[TASK PROMPT] The copy you return should hold only the lines from the top of the data below through the line with "Prognosen für XRP", each duplicated exactly and with no pictures.

[SOURCE RECORDS]
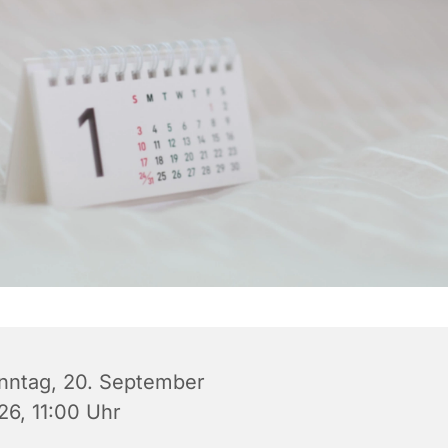
nntag, 20. September
26, 11:00 Uhr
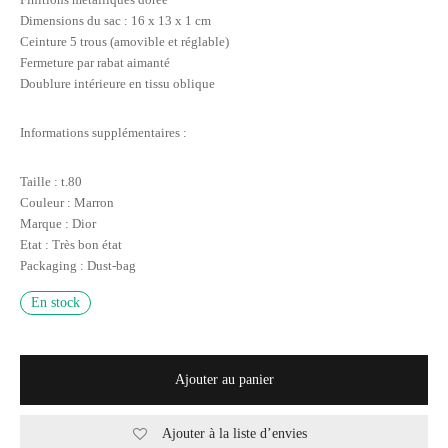
Dimensions du sac : 16 x 13 x 1 cm
Ceinture 5 trous (amovible et réglable)
Fermeture par rabat aimanté
Doublure intérieure en tissu oblique
Informations supplémentaires :
Taille : t.80
Couleur : Marron
Marque : Dior
Etat : Très bon état
Packaging : Dust-bag
En stock
Ajouter au panier
Ajouter à la liste d’envies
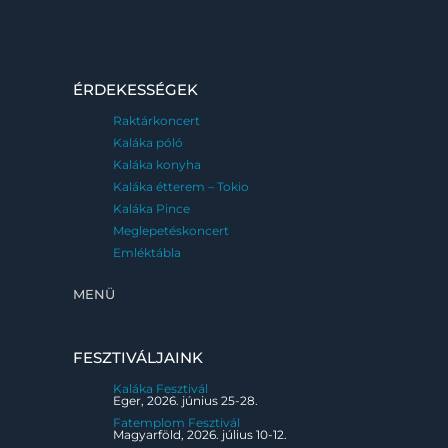
ÉRDEKESSÉGEK
Raktárkoncert
Kaláka póló
Kaláka konyha
Kaláka étterem – Tokio
Kaláka Pince
Meglepetéskoncert
Emléktábla
MENÜ
FESZTIVÁLJAINK
Kaláka Fesztivál
Eger, 2026. június 25-28.
Fatemplom Fesztivál
Magyarföld, 2026. július 10-12.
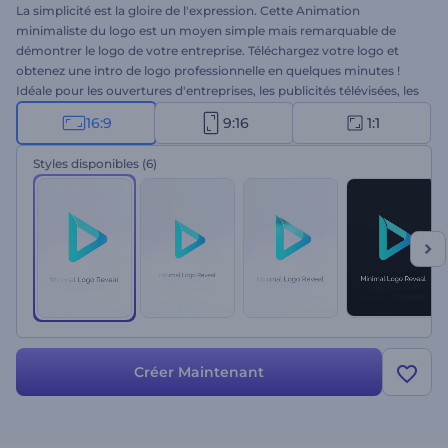
La simplicité est la gloire de l'expression. Cette Animation
minimaliste du logo est un moyen simple mais remarquable de
démontrer le logo de votre entreprise. Téléchargez votre logo et
obtenez une intro de logo professionnelle en quelques minutes !
Idéale pour les ouvertures d'entreprises, les publicités télévisées, les
présentations commerciales et bien plus encore. Ressentez le
16:9
9:16
1:1
pouvoir de la simplicité et faites briller votre marque de commerce
avec élégance. Essayez ce modèle dès maintenant !
Styles disponibles
(6)
Créer Maintenant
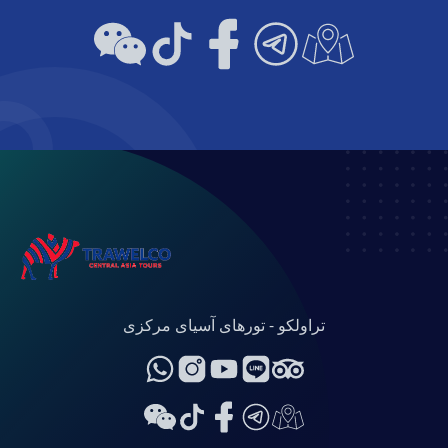
تراولکو - تورهای آسیای مرکزی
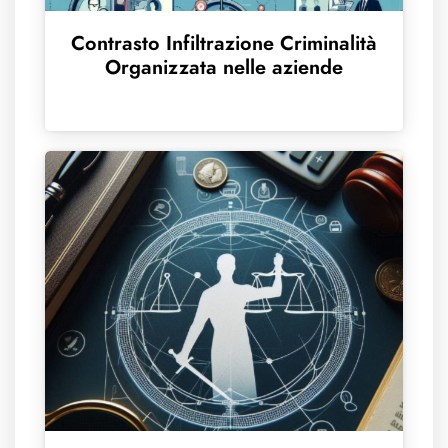
Contrasto Infiltrazione Criminalità
Organizzata nelle aziende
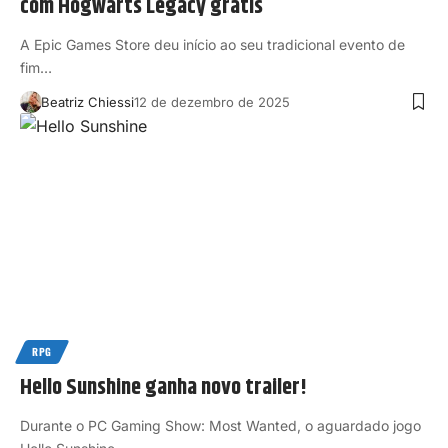
com Hogwarts Legacy grátis
A Epic Games Store deu início ao seu tradicional evento de
fim…
Beatriz Chiessi
12 de dezembro de 2025
RPG
Hello Sunshine ganha novo trailer!
Durante o PC Gaming Show: Most Wanted, o aguardado jogo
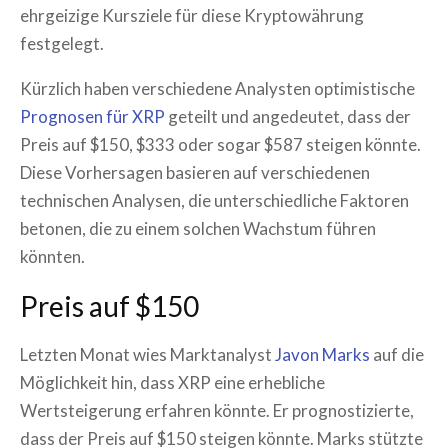
ehrgeizige Kursziele für diese Kryptowährung
festgelegt.
Kürzlich haben verschiedene Analysten optimistische
Prognosen für XRP
geteilt und angedeutet, dass der
Preis auf $150, $333 oder sogar $587 steigen könnte.
Diese Vorhersagen basieren auf verschiedenen
technischen Analysen, die unterschiedliche Faktoren
betonen, die zu einem solchen Wachstum führen
könnten.
Preis auf $150
Letzten Monat wies Marktanalyst
Javon Marks
auf die
Möglichkeit hin, dass XRP eine erhebliche
Wertsteigerung erfahren könnte. Er prognostizierte,
dass der Preis auf $150 steigen könnte. Marks stützte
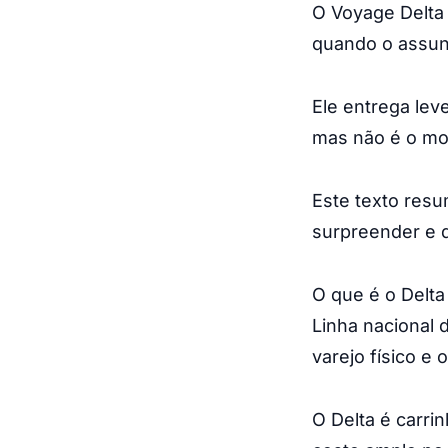
O Voyage Delta 
quando o assunt
Ele entrega lev
mas não é o mo
Este texto resu
surpreender e q
O que é o Delt
Linha nacional 
varejo físico e o
O Delta é carri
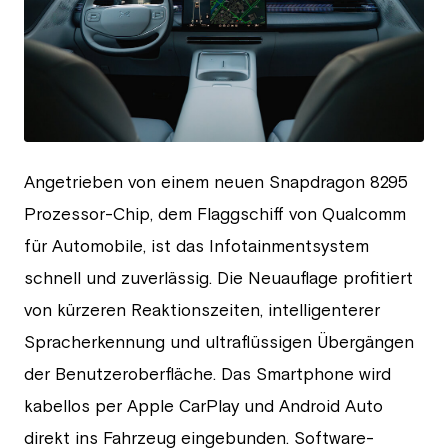
JPG
Angetrieben von einem neuen Snapdragon 8295
Prozessor-Chip, dem Flaggschiff von Qualcomm
für Automobile, ist das Infotainmentsystem
schnell und zuverlässig. Die Neuauflage profitiert
von kürzeren Reaktionszeiten, intelligenterer
Spracherkennung und ultraflüssigen Übergängen
der Benutzeroberfläche. Das Smartphone wird
kabellos per Apple CarPlay und Android Auto
direkt ins Fahrzeug eingebunden. Software-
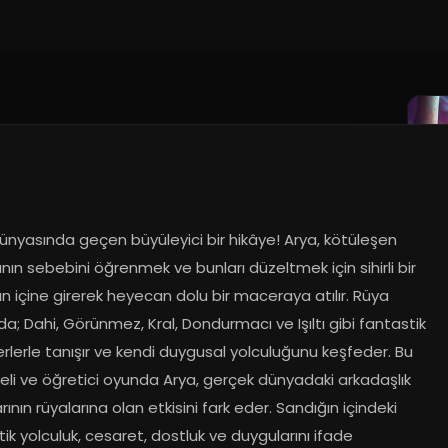
ünyasında geçen büyüleyici bir hikâye! Arya, kötüleşen 
ının sebebini öğrenmek ve bunları düzeltmek için sihirli bir 
n içine girerek heyecan dolu bir maceraya atılır. Rüya 
da; Dahi, Görünmez, Kral, Dondurmacı ve Işıltı gibi fantastik 
rlerle tanışır ve kendi duygusal yolculuğunu keşfeder. Bu 
eli ve öğretici oyunda Arya, gerçek dünyadaki arkadaşlık 
rının rüyalarına olan etkisini fark eder. Sandığın içindeki 
ik yolculuk, cesaret, dostluk ve duygularını ifade 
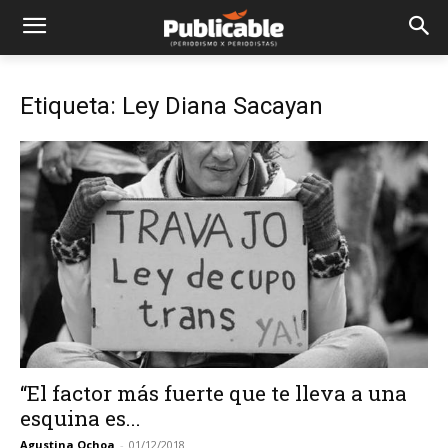
Etiqueta: Ley Diana Sacayan
“El factor más fuerte que te lleva a una
esquina es...
Agustina Ochoa
-
01/12/2018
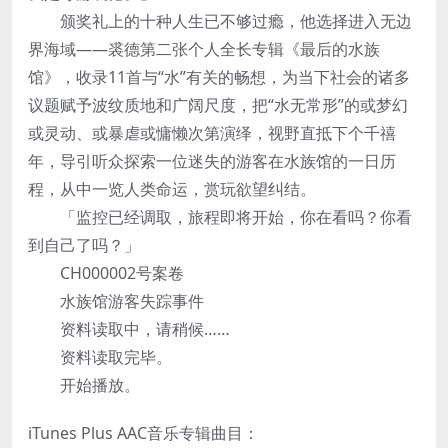
颁奖礼上的十种人生已不够过瘾，他选择进入无边
界海域——裘德第二张个人全长专辑《最后的水族
馆》，收录11首与“水”有关的畅想，为当下社会的诸多
议题赋予波纹质地和广阔尺度，把“水无常形”的或梦幻
或灵动、或暴虐或慵懒次第演绎，视野直抵下个千禧
年，导引听众探索一位迷失的游客在水族馆的一日历
程，从中一览人类命运，赏玩欲望纠结。
「监控已经调取，旅程即将开始，你在看吗？你看
到自己了吗？」
CH000002号案卷
水族馆游客失踪事件
资料读取中，请稍候……
资料读取完毕。
开始播放。
iTunes Plus AAC音乐专辑曲目：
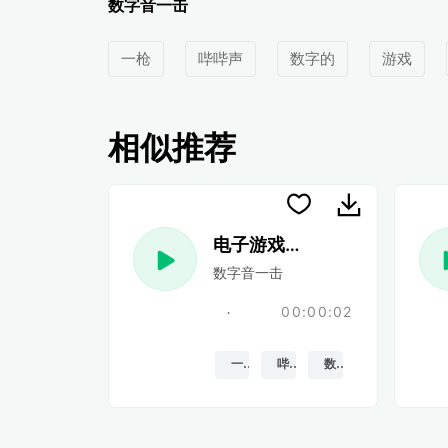
数字音一击
一枪
哔哔声
数字的
游戏
相似推荐
电子游戏 26
数字音一击
00:00:02
一枪
哔哔声
数字的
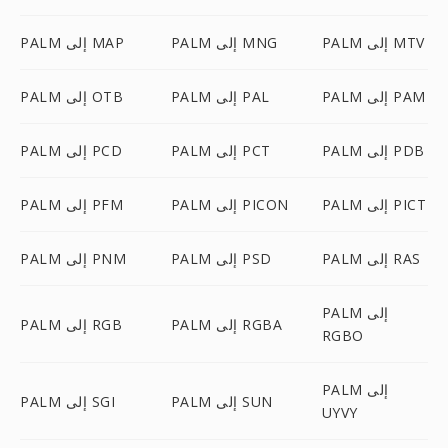
PALM إلى MTV
PALM إلى MNG
PALM إلى MAP
PALM إلى PAM
PALM إلى PAL
PALM إلى OTB
PALM إلى PDB
PALM إلى PCT
PALM إلى PCD
PALM إلى PICT
PALM إلى PICON
PALM إلى PFM
PALM إلى RAS
PALM إلى PSD
PALM إلى PNM
PALM إلى
PALM إلى RGBA
PALM إلى RGB
RGBO
PALM إلى
PALM إلى SUN
PALM إلى SGI
UYVY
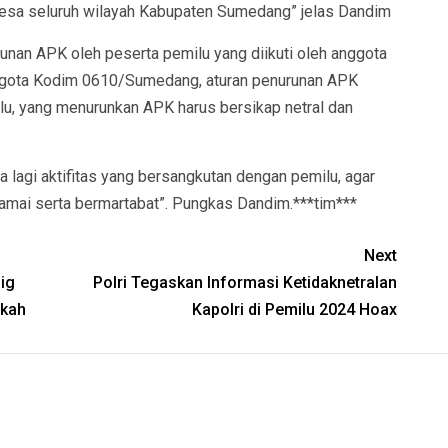
esa seluruh wilayah Kabupaten Sumedang” jelas Dandim
runan APK oleh peserta pemilu yang diikuti oleh anggota
ggota Kodim 0610/Sumedang, aturan penurunan APK
lu, yang menurunkan APK harus bersikap netral dan
a lagi aktifitas yang bersangkutan dengan pemilu, agar
damai serta bermartabat”. Pungkas Dandim.***tim***
Next
ig
Polri Tegaskan Informasi Ketidaknetralan
okah
Kapolri di Pemilu 2024 Hoax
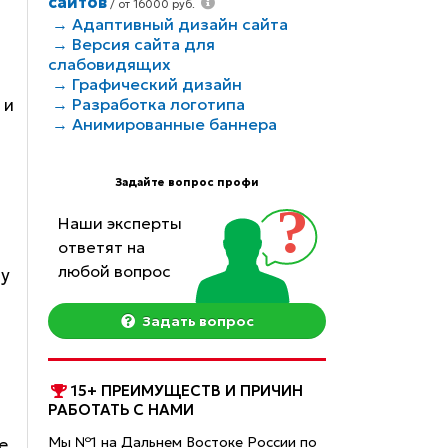
сайтов
/ от 16000 руб.
→ Адаптивный дизайн сайта
→ Версия сайта для
слабовидящих
→ Графический дизайн
 и
→ Разработка логотипа
→ Анимированные баннера
Задайте вопрос профи
Наши эксперты
ответят на
любой вопрос
 у
Задать вопрос
15+ ПРЕИМУЩЕСТВ И ПРИЧИН
РАБОТАТЬ С НАМИ
Мы №1 на Дальнем Востоке России по
е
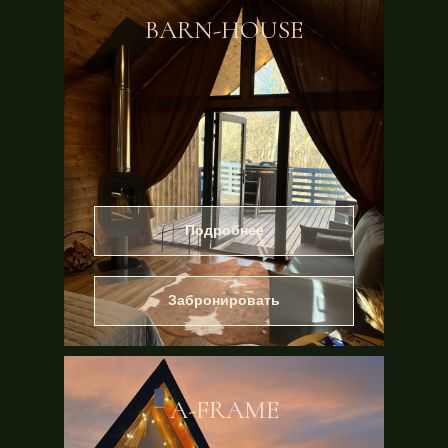
BARN-HOUSE
Подробнее
Забронировать
A-FRAME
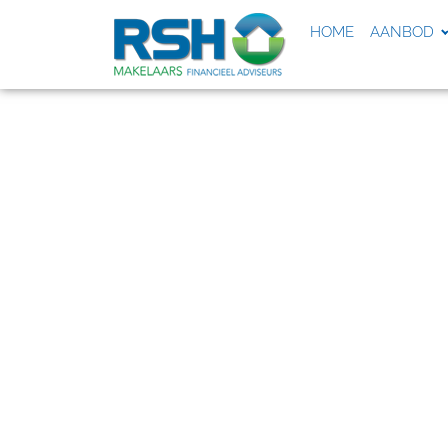
HOME
AANBOD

[YOUR RESPONSE]
nntag, 20. September
26, 11:00 Uhr
Dimensions du sac : 16 x 13 x 1 cm
Ceinture 5 trous (amovible et réglable)
Fermeture par rabat aimanté
Doublure intérieure en tissu oblique
Informations supplémentaires :
Taille : t.80
Couleur : Marron
Marque : Dior
Etat : Très bon état
Packaging : Dust-bag
En stock
Ajouter au panier
Ajouter à la liste d’envies
ÉRDEKESSÉGEK
Raktárkoncert
Kaláka póló
Kaláka konyha
Kaláka étterem – Tokio
Kaláka Pince
Meglepetéskoncert
Emléktábla
MENÜ
FESZTIVÁLJAINK
Kaláka Fesztivál
Eger, 2026. június 25-28.
Fatemplom Fesztivál
Magyarföld, 2026. július 10-12.
La simplicité est la gloire de l'expression. Cette Animation
minimaliste du logo est un moyen simple mais remarquable de
démontrer le logo de votre entreprise. Téléchargez votre logo et
obtenez une intro de logo professionnelle en quelques minutes !
Idéale pour les ouvertures d'entreprises, les publicités télévisées, les
présentations commerciales et bien plus encore. Ressentez le
16:9
9:16
1:1
pouvoir de la simplicité et faites briller votre marque de commerce
avec élégance. Essayez ce modèle dès maintenant !
Styles disponibles
(6)
Créer Maintenant
تراولکو - تورهای آسیای مرکزی
Contrasto Infiltrazione Criminalità
Organizzata nelle aziende
com Hogwarts Legacy grátis
A Epic Games Store deu início ao seu tradicional evento de
fim…
Beatriz Chiessi
12 de dezembro de 2025
RPG
Hello Sunshine ganha novo trailer!
Durante o PC Gaming Show: Most Wanted, o aguardado jogo
ehrgeizige Kursziele für diese Kryptowährung
festgelegt.
Kürzlich haben verschiedene Analysten optimistische
Prognosen für XRP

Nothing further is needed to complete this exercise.